Terminologi diagnosis dibagi dalam 3 kelompok, yaitu TB paru BTA
positif, TB paru BTA negatif dan bekas TB paru. Yang termasuk TB paru BTA
positif apabila sputum BTA positif ≥2 kali, sputum BTA positif ≥1 kali dengan
kultur positif atau sputum BTA positif ≥1 kali dengan klinis/radiologis sesuai
dengan TB paru. TB paru negatif apabila klinis dan radiologis sesuai dengan TB
paru, sputum BTA negatif dan kultur negatif atau positif. Bekas TB paru apabila
sputum dan kultur negatif, gejala klinis tidak menunjang dan gambaran radiologis
menunjukkan gambaran tak aktif.9,17 Pada pasien belum bisa diketahui termasuk
kedalam kelompok TB paru BTA positif, TB paru BTA negatif ataukah bekas TB
paru karena belum didapatkan hasil pemeriksaan sputum. Dari seluruh hasil
pemeriksaan di atas kami menyimpulkan bahwa diagnosis pasien ini adalah
suspek kasus kambuh TB paru lesi sedang.
Dispepsia adalah sekumpulan gejala (sindrom) yang terdiri dari nyeri atau
rasa tidak nyaman di epigastrium, mual, muntah, kembung, rasa penuh atau cepat
kenyang, dan sering bersendawa. Dispepsia dapat disebabkan oleh kalainan
organik (misalnya tukak peptik, gastritis, kolesistitis, dan lainnya), maupun yang
bersifat fungsional. Berdasarkan kriteria Roma II tahun 2000 dispepsia
didefnisikan sebagai dyspepsia refers to pain or discomfort centered in upper
abdomen. Dispepsia fungsional dibagi atas 3 subgrup yaitu: (a) dispepsia mirip
ulkus {ulcer-like dyspepsia) bila gejala yang dominant adalah nyeri ulu hati; (b)

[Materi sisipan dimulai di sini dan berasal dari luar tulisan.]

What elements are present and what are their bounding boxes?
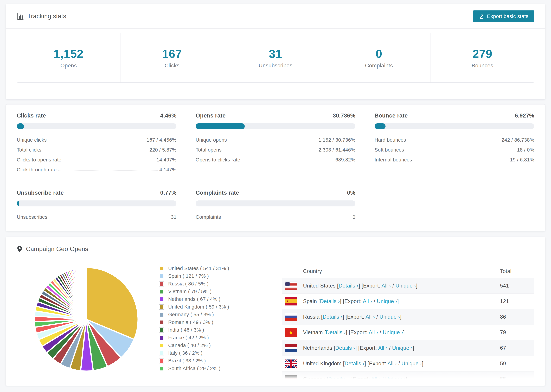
rate-progress-fill — [17, 200, 19, 206]
rate-row: Total opens2,303 / 61.446% — [196, 147, 355, 153]
tracking-stats-card: Tracking stats Export basic stats 1,152O… — [6, 4, 545, 99]
es-flag-icon — [285, 297, 297, 305]
rate-row-label: Total clicks — [17, 147, 42, 153]
legend-item-france: France ( 42 / 2% ) — [159, 335, 262, 341]
total-cell: 67 — [500, 345, 534, 351]
geo-country-table: Country Total United States [Details ›] … — [282, 265, 534, 386]
geo-table-body: United States [Details ›] [Export: All ›… — [282, 278, 534, 386]
details-link[interactable]: Details › — [326, 329, 346, 335]
legend-label: Italy ( 36 / 2% ) — [168, 350, 202, 356]
rate-row: Clicks to opens rate14.497% — [17, 157, 177, 163]
table-row-gb: United Kingdom [Details ›] [Export: All … — [282, 356, 534, 371]
rate-row-label: Unique opens — [196, 137, 227, 143]
rate-title: Opens rate — [196, 112, 226, 119]
rate-title: Complaints rate — [196, 189, 239, 196]
table-row-us: United States [Details ›] [Export: All ›… — [282, 278, 534, 294]
pie-slice-other-59 — [86, 267, 86, 319]
export-unique-link[interactable]: Unique › — [392, 345, 413, 351]
export-all-link[interactable]: All › — [369, 329, 378, 335]
rate-progress-bar — [374, 123, 534, 129]
export-all-link[interactable]: All › — [371, 376, 381, 382]
stat-value: 1,152 — [54, 47, 84, 60]
bar-chart-icon — [17, 13, 24, 20]
rate-progress-fill — [196, 123, 245, 129]
rate-row-label: Unsubscribes — [17, 214, 47, 220]
legend-label: Canada ( 40 / 2% ) — [168, 343, 211, 348]
export-all-link[interactable]: All › — [363, 298, 372, 304]
rate-rows: Unique clicks167 / 4.456%Total clicks220… — [17, 137, 177, 173]
country-name: United States — [303, 283, 337, 289]
details-link[interactable]: Details › — [320, 298, 340, 304]
details-link[interactable]: Details › — [328, 376, 348, 382]
rate-row-label: Hard bounces — [374, 137, 406, 143]
rate-row: Hard bounces242 / 86.738% — [374, 137, 534, 143]
ru-flag-icon — [285, 313, 297, 321]
legend-item-vietnam: Vietnam ( 79 / 5% ) — [159, 289, 262, 294]
export-unique-link[interactable]: Unique › — [385, 376, 406, 382]
export-unique-link[interactable]: Unique › — [377, 298, 397, 304]
rate-rows: Unique opens1,152 / 30.736%Total opens2,… — [196, 137, 355, 163]
rate-value: 4.46% — [160, 112, 177, 119]
export-all-link[interactable]: All › — [378, 345, 388, 351]
legend-item-united-states: United States ( 541 / 31% ) — [159, 266, 262, 271]
dotted-leader — [242, 161, 334, 161]
legend-item-spain: Spain ( 121 / 7% ) — [159, 273, 262, 279]
rate-progress-bar — [196, 200, 355, 206]
campaign-geo-opens-card: Campaign Geo Opens United States ( 541 /… — [6, 237, 545, 386]
rate-block-complaints-rate: Complaints rate0%Complaints0 — [196, 189, 355, 224]
rates-grid: Clicks rate4.46%Unique clicks167 / 4.456… — [6, 105, 545, 224]
table-row-vn: Vietnam [Details ›] [Export: All › / Uni… — [282, 325, 534, 340]
legend-swatch — [159, 366, 164, 371]
country-name: Vietnam — [303, 329, 324, 335]
legend-item-russia: Russia ( 86 / 5% ) — [159, 281, 262, 287]
stat-cell-bounces: 279Bounces — [431, 33, 534, 83]
legend-label: India ( 46 / 3% ) — [168, 327, 204, 333]
geo-content: United States ( 541 / 31% )Spain ( 121 /… — [6, 261, 545, 386]
rate-row-value: 4.147% — [159, 167, 177, 173]
details-link[interactable]: Details › — [323, 314, 342, 320]
export-all-link[interactable]: All › — [387, 361, 397, 366]
dotted-leader — [58, 170, 158, 171]
details-link[interactable]: Details › — [335, 345, 355, 351]
rate-row-label: Total opens — [196, 147, 222, 153]
rate-head: Bounce rate6.927% — [374, 112, 534, 119]
legend-item-italy: Italy ( 36 / 2% ) — [159, 350, 262, 356]
rate-row-value: 220 / 5.87% — [149, 147, 177, 153]
rate-row-value: 689.82% — [335, 157, 355, 163]
dotted-leader — [414, 161, 508, 161]
export-all-link[interactable]: All › — [381, 283, 391, 289]
column-header-country: Country — [303, 268, 500, 274]
legend-label: United Kingdom ( 59 / 3% ) — [168, 304, 229, 310]
country-cell: Spain [Details ›] [Export: All › / Uniqu… — [303, 298, 500, 304]
export-basic-stats-button[interactable]: Export basic stats — [473, 10, 534, 22]
dotted-leader — [229, 141, 317, 141]
legend-label: Vietnam ( 79 / 5% ) — [168, 289, 212, 294]
details-link[interactable]: Details › — [345, 361, 365, 366]
export-unique-link[interactable]: Unique › — [396, 283, 416, 289]
export-unique-link[interactable]: Unique › — [380, 314, 400, 320]
total-cell: 59 — [500, 361, 534, 367]
rate-row-label: Internal bounces — [374, 157, 412, 163]
legend-label: Brazil ( 33 / 2% ) — [168, 358, 206, 364]
rate-progress-bar — [196, 123, 355, 129]
rate-row: Soft bounces18 / 0% — [374, 147, 534, 153]
gb-flag-icon — [285, 359, 297, 368]
export-unique-link[interactable]: Unique › — [383, 329, 403, 335]
stat-value: 167 — [162, 47, 182, 60]
tracking-stats-header: Tracking stats Export basic stats — [6, 4, 545, 28]
export-all-link[interactable]: All › — [366, 314, 375, 320]
country-cell: Netherlands [Details ›] [Export: All › /… — [303, 345, 500, 351]
rate-value: 0.77% — [160, 189, 177, 196]
details-link[interactable]: Details › — [339, 283, 359, 289]
rate-row-value: 167 / 4.456% — [147, 137, 177, 143]
dotted-leader — [49, 141, 145, 141]
us-flag-icon — [285, 282, 297, 290]
export-unique-link[interactable]: Unique › — [402, 361, 422, 366]
legend-swatch — [159, 304, 164, 309]
total-cell: 79 — [500, 329, 534, 336]
legend-item-netherlands: Netherlands ( 67 / 4% ) — [159, 296, 262, 302]
country-name: United Kingdom — [303, 361, 343, 366]
country-cell: United Kingdom [Details ›] [Export: All … — [303, 361, 500, 367]
stat-value: 279 — [473, 47, 492, 60]
geo-header: Campaign Geo Opens — [6, 237, 545, 261]
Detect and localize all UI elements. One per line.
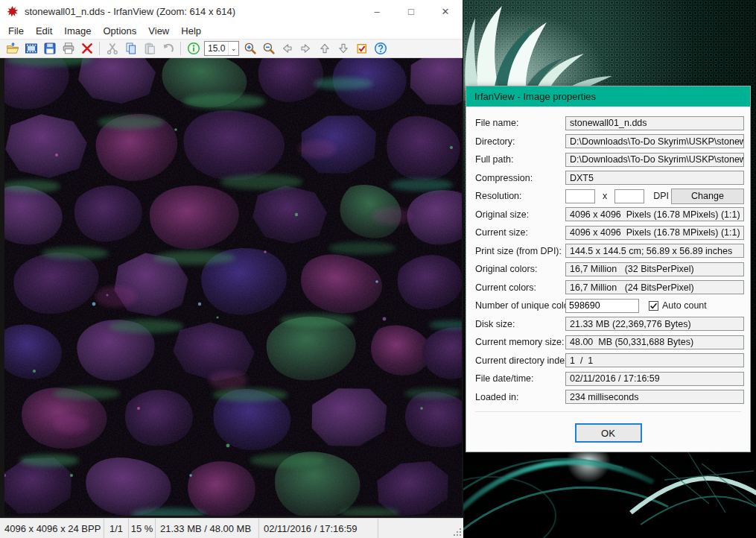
row-original-colors: Original colors: 16,7 Million (32 BitsPe… xyxy=(475,260,744,279)
dialog-titlebar[interactable]: IrfanView - Image properties xyxy=(466,86,750,107)
resize-grip[interactable] xyxy=(453,528,462,537)
field-label: File name: xyxy=(475,118,565,128)
print-size-field[interactable]: 144.5 x 144.5 cm; 56.89 x 56.89 inches xyxy=(565,244,744,258)
menu-file[interactable]: File xyxy=(2,24,30,38)
maximize-button[interactable]: □ xyxy=(394,0,428,22)
current-size-field[interactable]: 4096 x 4096 Pixels (16.78 MPixels) (1:1) xyxy=(565,226,744,240)
directory-index-field[interactable]: 1 / 1 xyxy=(565,353,744,367)
memory-size-field[interactable]: 48.00 MB (50,331,688 Bytes) xyxy=(565,335,744,349)
field-label: File date/time: xyxy=(475,373,565,384)
row-file-datetime: File date/time: 02/11/2016 / 17:16:59 xyxy=(475,370,744,388)
help-icon[interactable] xyxy=(371,40,390,57)
current-colors-field[interactable]: 16,7 Million (24 BitsPerPixel) xyxy=(565,280,744,294)
open-icon[interactable] xyxy=(3,40,22,57)
previous-file-icon[interactable] xyxy=(278,40,296,57)
status-empty-panel xyxy=(378,519,463,538)
menu-edit[interactable]: Edit xyxy=(30,24,58,38)
field-label: Resolution: xyxy=(475,191,565,201)
original-colors-field[interactable]: 16,7 Million (32 BitsPerPixel) xyxy=(565,262,744,276)
file-datetime-field[interactable]: 02/11/2016 / 17:16:59 xyxy=(565,372,744,386)
row-compression: Compression: DXT5 xyxy=(475,169,744,188)
field-label: Print size (from DPI): xyxy=(475,246,565,256)
info-icon[interactable] xyxy=(184,40,203,57)
auto-count-checkbox[interactable] xyxy=(649,301,658,311)
auto-count-label: Auto count xyxy=(662,300,707,311)
toolbar: 15.0 ⌄ xyxy=(0,39,463,58)
file-name-field[interactable]: stonewall01_n.dds xyxy=(565,116,744,130)
field-label: Current directory index: xyxy=(475,355,565,366)
field-label: Number of unique colors: xyxy=(475,300,565,311)
first-file-icon[interactable] xyxy=(315,40,334,57)
minimize-button[interactable]: – xyxy=(360,0,394,22)
row-current-colors: Current colors: 16,7 Million (24 BitsPer… xyxy=(475,279,744,297)
field-label: Disk size: xyxy=(475,319,565,329)
zoom-in-icon[interactable] xyxy=(241,40,259,57)
irfanview-window: stonewall01_n.dds - IrfanView (Zoom: 614… xyxy=(0,0,463,538)
field-label: Current colors: xyxy=(475,282,565,293)
last-file-icon[interactable] xyxy=(334,40,352,57)
resolution-x-separator: x xyxy=(603,191,607,201)
change-dpi-button[interactable]: Change xyxy=(671,189,744,204)
compression-field[interactable]: DXT5 xyxy=(565,171,744,185)
slideshow-icon[interactable] xyxy=(22,40,40,57)
disk-size-field[interactable]: 21.33 MB (22,369,776 Bytes) xyxy=(565,317,744,331)
image-client-area xyxy=(0,58,463,518)
menu-view[interactable]: View xyxy=(142,24,175,38)
status-file-index: 1/1 xyxy=(104,519,129,538)
dialog-body: File name: stonewall01_n.dds Directory: … xyxy=(466,107,750,443)
zoom-out-icon[interactable] xyxy=(259,40,278,57)
row-directory: Directory: D:\Downloads\To-Do Skyrim\USK… xyxy=(475,133,744,151)
marker-checkbox-icon[interactable] xyxy=(352,40,371,57)
field-label: Directory: xyxy=(475,136,565,147)
status-file-size: 21.33 MB / 48.00 MB xyxy=(156,519,259,538)
dialog-footer: OK xyxy=(475,411,741,443)
field-label: Current memory size: xyxy=(475,337,565,347)
toolbar-separator xyxy=(99,42,100,55)
ok-button[interactable]: OK xyxy=(575,423,642,443)
delete-icon[interactable] xyxy=(77,40,96,57)
save-icon[interactable] xyxy=(40,40,59,57)
window-title: stonewall01_n.dds - IrfanView (Zoom: 614… xyxy=(25,6,360,17)
undo-icon[interactable] xyxy=(159,40,177,57)
chevron-down-icon: ⌄ xyxy=(228,42,238,55)
dialog-title: IrfanView - Image properties xyxy=(474,91,596,102)
zoom-level-select[interactable]: 15.0 ⌄ xyxy=(204,41,239,56)
print-icon[interactable] xyxy=(59,40,77,57)
status-image-dimensions: 4096 x 4096 x 24 BPP xyxy=(0,519,104,538)
loaded-in-field[interactable]: 234 milliseconds xyxy=(565,390,744,404)
next-file-icon[interactable] xyxy=(296,40,315,57)
status-file-datetime: 02/11/2016 / 17:16:59 xyxy=(259,519,378,538)
close-button[interactable]: ✕ xyxy=(428,0,463,22)
irfanview-app-icon xyxy=(7,5,19,18)
field-label: Compression: xyxy=(475,173,565,183)
titlebar[interactable]: stonewall01_n.dds - IrfanView (Zoom: 614… xyxy=(0,0,463,22)
row-memory-size: Current memory size: 48.00 MB (50,331,68… xyxy=(475,333,744,352)
toolbar-separator xyxy=(180,42,181,55)
dpi-label: DPI xyxy=(653,191,669,201)
stone-wall-texture-image[interactable] xyxy=(4,58,462,516)
copy-icon[interactable] xyxy=(121,40,140,57)
row-directory-index: Current directory index: 1 / 1 xyxy=(475,352,744,370)
menubar: File Edit Image Options View Help xyxy=(0,22,463,39)
paste-icon[interactable] xyxy=(140,40,159,57)
field-label: Loaded in: xyxy=(475,392,565,402)
status-zoom-percent: 15 % xyxy=(129,519,156,538)
original-size-field[interactable]: 4096 x 4096 Pixels (16.78 MPixels) (1:1) xyxy=(565,207,744,221)
screen: stonewall01_n.dds - IrfanView (Zoom: 614… xyxy=(0,0,756,538)
row-loaded-in: Loaded in: 234 milliseconds xyxy=(475,388,744,407)
unique-colors-input[interactable] xyxy=(565,299,639,313)
directory-field[interactable]: D:\Downloads\To-Do Skyrim\USKP\stonewall… xyxy=(565,134,744,148)
row-full-path: Full path: D:\Downloads\To-Do Skyrim\USK… xyxy=(475,151,744,169)
resolution-y-input[interactable] xyxy=(614,189,644,203)
resolution-x-input[interactable] xyxy=(565,189,595,203)
menu-help[interactable]: Help xyxy=(175,24,207,38)
field-label: Current size: xyxy=(475,227,565,238)
row-print-size: Print size (from DPI): 144.5 x 144.5 cm;… xyxy=(475,242,744,261)
cut-icon[interactable] xyxy=(103,40,121,57)
full-path-field[interactable]: D:\Downloads\To-Do Skyrim\USKP\stonewall… xyxy=(565,153,744,167)
wallpaper-swirl-art xyxy=(463,441,756,538)
row-original-size: Original size: 4096 x 4096 Pixels (16.78… xyxy=(475,206,744,224)
menu-options[interactable]: Options xyxy=(98,24,143,38)
field-label: Original size: xyxy=(475,209,565,220)
menu-image[interactable]: Image xyxy=(58,24,97,38)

dispepsia mirip dismotilitas (dysmotility-likedyspepsia) bila gejala dominant
adalah kembung, mual, cepat kenyang; dan (c) dyspepsia non-spesifik yaitu bila
gejalanya tidak sesuai dengan (a) maupun (b).11,12
Pada pasien ini, selain mengeluh sesak dan batuk, pasien juga mengeluh
adanya mual, sakit pada ulu hati, perasaan cepat penuh, dan sering bersendawa.
Dari hasil anamnesis, pemeriksaan fisik dan pemeriksaan penunjang,
pasien ini kami diagnosis sebagai PPOK eksaserbasi akut + suspek kasus kambuh
TB paru lesi sedang + sindrom dispepsia.